Task details. From the listing below, copy out every line where the word "each" appears.

Exercise data.
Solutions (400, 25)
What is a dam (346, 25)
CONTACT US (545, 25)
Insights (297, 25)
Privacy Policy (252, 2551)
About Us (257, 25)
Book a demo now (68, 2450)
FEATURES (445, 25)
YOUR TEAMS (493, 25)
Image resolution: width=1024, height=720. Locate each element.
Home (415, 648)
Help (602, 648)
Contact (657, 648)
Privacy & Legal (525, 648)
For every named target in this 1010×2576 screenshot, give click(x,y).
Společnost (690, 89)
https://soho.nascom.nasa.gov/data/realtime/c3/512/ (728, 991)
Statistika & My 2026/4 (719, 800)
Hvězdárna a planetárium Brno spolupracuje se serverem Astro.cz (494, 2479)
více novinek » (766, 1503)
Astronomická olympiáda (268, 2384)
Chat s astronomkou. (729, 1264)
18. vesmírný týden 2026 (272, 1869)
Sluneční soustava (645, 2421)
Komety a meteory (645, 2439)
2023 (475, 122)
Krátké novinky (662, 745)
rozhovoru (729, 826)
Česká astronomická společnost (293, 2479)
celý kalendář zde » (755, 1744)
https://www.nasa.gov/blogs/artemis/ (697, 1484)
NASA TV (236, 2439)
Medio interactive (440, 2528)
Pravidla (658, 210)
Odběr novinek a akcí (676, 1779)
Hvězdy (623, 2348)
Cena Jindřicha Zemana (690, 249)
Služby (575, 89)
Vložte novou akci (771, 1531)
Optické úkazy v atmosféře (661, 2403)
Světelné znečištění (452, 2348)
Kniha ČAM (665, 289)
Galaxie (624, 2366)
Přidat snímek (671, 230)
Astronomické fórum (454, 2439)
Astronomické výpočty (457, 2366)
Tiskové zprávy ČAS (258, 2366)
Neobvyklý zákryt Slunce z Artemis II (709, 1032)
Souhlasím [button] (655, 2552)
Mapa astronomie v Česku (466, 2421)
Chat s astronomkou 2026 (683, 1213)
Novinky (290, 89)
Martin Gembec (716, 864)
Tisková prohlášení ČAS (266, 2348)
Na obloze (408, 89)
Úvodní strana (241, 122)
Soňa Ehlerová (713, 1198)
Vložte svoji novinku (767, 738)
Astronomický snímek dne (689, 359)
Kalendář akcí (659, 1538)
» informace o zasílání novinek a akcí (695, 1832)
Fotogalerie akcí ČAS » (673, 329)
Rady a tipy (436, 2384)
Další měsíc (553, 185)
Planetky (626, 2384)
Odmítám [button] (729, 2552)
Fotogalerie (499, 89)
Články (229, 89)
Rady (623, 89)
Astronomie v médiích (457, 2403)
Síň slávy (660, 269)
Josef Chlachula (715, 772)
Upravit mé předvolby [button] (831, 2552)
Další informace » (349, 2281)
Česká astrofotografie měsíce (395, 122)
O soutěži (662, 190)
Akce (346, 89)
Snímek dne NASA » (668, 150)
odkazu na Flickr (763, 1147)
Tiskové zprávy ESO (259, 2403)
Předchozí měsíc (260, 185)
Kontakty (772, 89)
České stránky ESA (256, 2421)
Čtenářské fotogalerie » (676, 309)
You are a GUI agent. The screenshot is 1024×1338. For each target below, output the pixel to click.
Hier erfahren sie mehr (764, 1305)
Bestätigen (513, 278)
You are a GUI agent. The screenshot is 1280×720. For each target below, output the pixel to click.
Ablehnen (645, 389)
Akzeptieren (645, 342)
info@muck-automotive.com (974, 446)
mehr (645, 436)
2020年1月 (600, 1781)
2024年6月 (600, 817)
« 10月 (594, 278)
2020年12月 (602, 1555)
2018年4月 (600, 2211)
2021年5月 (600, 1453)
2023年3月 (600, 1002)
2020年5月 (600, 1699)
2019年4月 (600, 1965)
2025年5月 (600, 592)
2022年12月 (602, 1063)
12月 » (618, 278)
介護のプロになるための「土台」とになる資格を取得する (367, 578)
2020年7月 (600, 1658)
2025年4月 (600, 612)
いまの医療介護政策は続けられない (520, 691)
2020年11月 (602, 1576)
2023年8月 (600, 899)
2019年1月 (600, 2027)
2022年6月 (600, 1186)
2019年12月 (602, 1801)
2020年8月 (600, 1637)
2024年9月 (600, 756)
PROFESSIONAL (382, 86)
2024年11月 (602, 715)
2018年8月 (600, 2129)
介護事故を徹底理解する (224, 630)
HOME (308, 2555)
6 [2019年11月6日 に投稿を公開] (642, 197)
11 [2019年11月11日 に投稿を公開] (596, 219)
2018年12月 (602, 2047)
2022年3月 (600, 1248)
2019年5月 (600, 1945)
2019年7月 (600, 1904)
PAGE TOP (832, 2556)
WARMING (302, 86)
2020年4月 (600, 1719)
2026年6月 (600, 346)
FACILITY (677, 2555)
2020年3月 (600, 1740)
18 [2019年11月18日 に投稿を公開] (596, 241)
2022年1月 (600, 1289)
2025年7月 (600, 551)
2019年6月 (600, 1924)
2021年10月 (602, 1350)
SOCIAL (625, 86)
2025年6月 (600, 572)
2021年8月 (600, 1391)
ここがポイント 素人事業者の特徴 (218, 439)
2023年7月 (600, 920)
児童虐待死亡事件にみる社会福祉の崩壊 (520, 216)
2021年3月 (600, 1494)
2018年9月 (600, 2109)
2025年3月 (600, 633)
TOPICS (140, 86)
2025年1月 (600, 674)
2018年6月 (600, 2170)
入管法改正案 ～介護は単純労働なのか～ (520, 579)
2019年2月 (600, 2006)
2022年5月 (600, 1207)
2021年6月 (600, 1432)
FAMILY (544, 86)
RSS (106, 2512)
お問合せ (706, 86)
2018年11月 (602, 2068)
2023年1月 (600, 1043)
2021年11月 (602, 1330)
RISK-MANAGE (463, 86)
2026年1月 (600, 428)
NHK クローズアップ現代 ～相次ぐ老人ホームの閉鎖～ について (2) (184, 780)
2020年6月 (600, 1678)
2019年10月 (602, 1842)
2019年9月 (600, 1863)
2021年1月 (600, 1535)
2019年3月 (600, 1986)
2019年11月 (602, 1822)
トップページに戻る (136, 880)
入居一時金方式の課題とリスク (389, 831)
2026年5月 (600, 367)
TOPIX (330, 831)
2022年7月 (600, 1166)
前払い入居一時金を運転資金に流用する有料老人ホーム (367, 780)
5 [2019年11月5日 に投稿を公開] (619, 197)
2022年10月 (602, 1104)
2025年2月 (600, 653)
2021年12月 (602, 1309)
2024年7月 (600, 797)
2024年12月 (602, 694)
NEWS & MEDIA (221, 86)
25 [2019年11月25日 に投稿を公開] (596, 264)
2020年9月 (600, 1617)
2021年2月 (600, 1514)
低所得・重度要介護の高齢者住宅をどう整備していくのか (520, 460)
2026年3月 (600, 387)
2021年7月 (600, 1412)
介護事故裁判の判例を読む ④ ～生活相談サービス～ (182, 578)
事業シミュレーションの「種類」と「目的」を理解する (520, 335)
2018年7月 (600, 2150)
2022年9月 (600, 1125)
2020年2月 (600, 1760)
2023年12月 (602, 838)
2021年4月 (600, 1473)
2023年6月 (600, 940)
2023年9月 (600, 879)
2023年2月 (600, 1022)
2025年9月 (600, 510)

Output below.
Image resolution: width=1024, height=720. Locate each element.
You are a GUI agent. The screenshot is 1024×1338. For each target below, output the pixel to click.
You are a GUI agent. The screenshot is 1280×720. For each target below, output the pixel to click.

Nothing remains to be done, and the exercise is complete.